Roast Duck Breast and Chimichurri
Have you ever had a perfectly roasted, mouthwatering, golden crispy duck breast? Well, now you can make it at home. Perfectly paired with our Rietvallei Estéanna Cabernet Franc, Cabernet Sauvignon, Petit Verdot 2016. A pairing made in heaven. The Chimichurri sauce works great, bringing fresh and vibrant flavours to this dish.
1/4 cup chopped cilantro
1/4 cup chopped parsley
4 garlic cloves
2 tablespoons oregano
3 teaspoons crushed red pepper
1/2 teaspoon cayenne pepper
1 tablespoon red wine vinegar
1/2 cup olive oil
- Score the skin of the duck breast, this essential for achieving crispy skin. Try not to cut into the meat, only focus on scoring the skin.
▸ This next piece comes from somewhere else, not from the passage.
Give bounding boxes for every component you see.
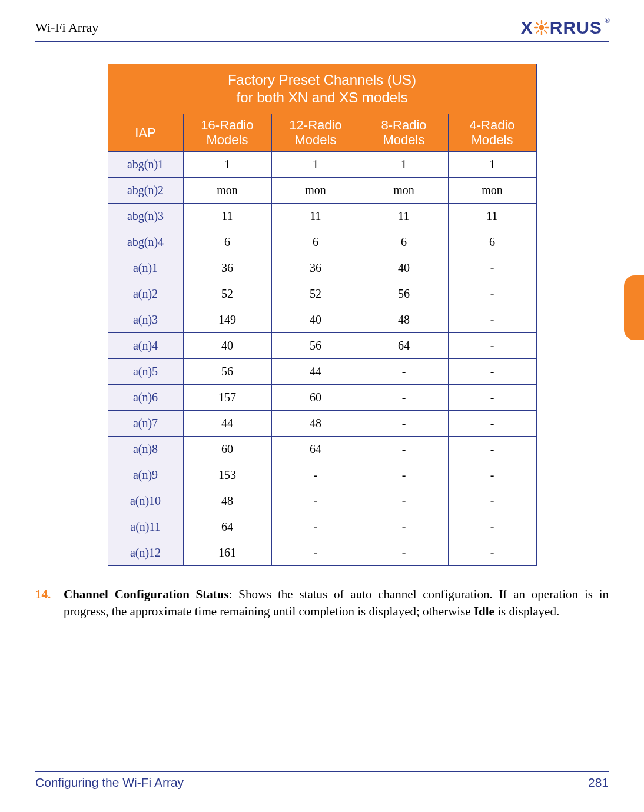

2. Before cooking duck breast in the oven, sear skin-side down in an oven-safe pan over moderately high heat for 6 – 10 minutes. Continuously ladle out rendered fat while duck breast cooks. You’ll know it’s ready for roasting when the skin is thin, golden, and crispy.
3. Rapidly brown the meat side. This step should take 15 to 30 seconds depending on the temperature of the pan.
4. Roast duck breast in the oven. Cook skin side up, this step should take 5 – 15 minutes. Remove from oven, and then cover the oven-roasted duck breast loosely with foil and allow to rest for 5 minutes. Cut and serve with chimichurri. Sauce directions are below.
5. To make chimichurri, combine cilantro, parsley, garlic, oregano, crushed red pepper, and vinegar in food processor or mortar and pestle. Salt and pepper to taste. transfer to a serving bowl and add olive oil.